The Global Climate Risk Index, which was published by Germanwatch on the sidelines of the UN Climate Change Conference in Madrid (COP25), showed that in 2018, industrialized countries like Japan and Germany, ranking top and the third respectively, were hit hardest by heatwaves and severe drought.
Based on database of the reinsurance company Munich Re, as well as the socio-economic data of the International Monetary Fund (IMF), the index found that Germany was in the third position as its hottest-ever April-July period resulted in the deaths of over 1,200 people and widespread drought in 2018.
The long-term index also noted that from 1999 to 2018, poor countries had to face much higher impacts: Seven of the ten countries most affected in this period are developing countries with low or lower middle income per capita. Puerto Rico, Myanmar and Haiti were most affected.

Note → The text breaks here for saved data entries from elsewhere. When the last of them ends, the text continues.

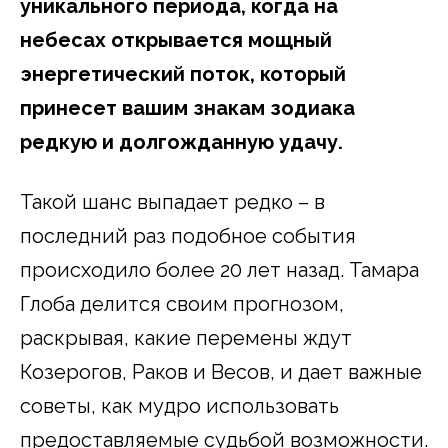
уникального периода, когда на
небесах открывается мощный
энергетический поток, который
принесет вашим знакам зодиака
редкую и долгожданную удачу.
Такой шанс выпадает редко – в
последний раз подобное события
происходило более 20 лет назад. Тамара
Глоба делится своим прогнозом,
раскрывая, какие перемены ждут
Козерогов, Раков и Весов, и дает важные
советы, как мудро использовать
предоставляемые судьбой возможности.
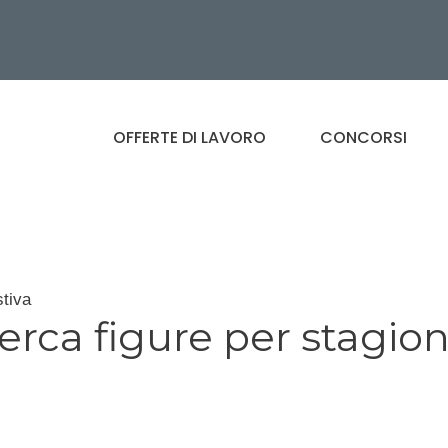
OFFERTE DI LAVORO
CONCORSI
stiva
rca figure per stagio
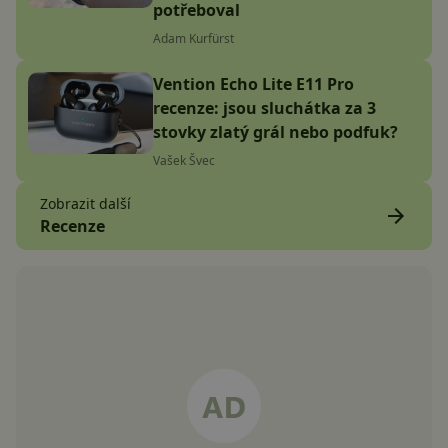
potřeboval
Adam Kurfürst
Vention Echo Lite E11 Pro
recenze: jsou sluchátka za 3
stovky zlatý grál nebo podfuk?
Vašek Švec
Zobrazit další
Recenze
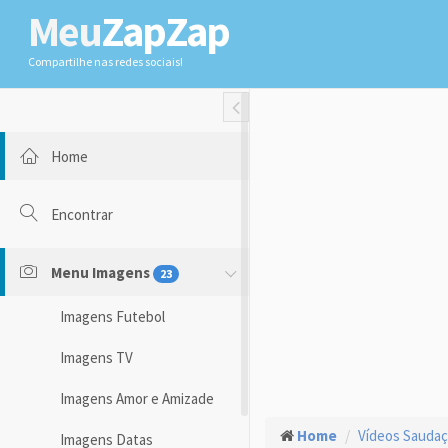
Meu
ZapZap
Compartilhe nas redes sociais!
Toggle Fullwidth
Home
Encontrar
Menu Imagens
23
Imagens Futebol
Imagens TV
Imagens Amor e Amizade
Home
Vídeos Sauda
Imagens Datas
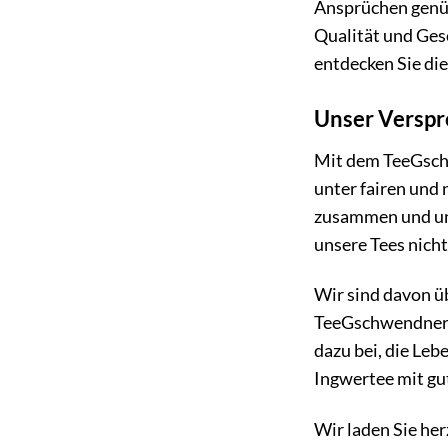
Ansprüchen genüg
Qualität und Ges
entdecken Sie di
Unser Verspr
Mit dem TeeGschw
unter fairen und
zusammen und unt
unsere Tees nicht
Wir sind davon ü
TeeGschwendner I
dazu bei, die Le
Ingwertee mit gu
Wir laden Sie her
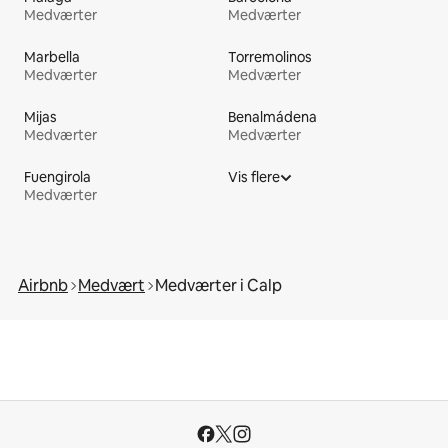
Medværter
Medværter
Marbella
Torremolinos
Medværter
Medværter
Mijas
Benalmádena
Medværter
Medværter
Fuengirola
Vis flere
Medværter
Airbnb
Medvært
Medværter i Calp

Recent science has confirmed the long-established link between climate change and the frequency and severity of extreme heat. In Europe, for example, extreme heat spells are now up to 100 times more likely than a century ago. Furthermore, due to a lack of data, impacts of heatwaves on the African continent may be under-represented, according to the index.
In the past two decades, globally nearly 500,000 fatalities were directly linked to more than 12,000 extreme weather events, with the economic damages amounting to about 3.54 trillion U.S. dollars.
"The Climate Risk Index shows that climate change has disastrous impacts especially for poor countries, but also causes increasingly severe damages in industrialized countries like Japan or Germany," said David Eckstein of Germanwatch, who also called for more financial support for poor countries that suffer extreme weather events.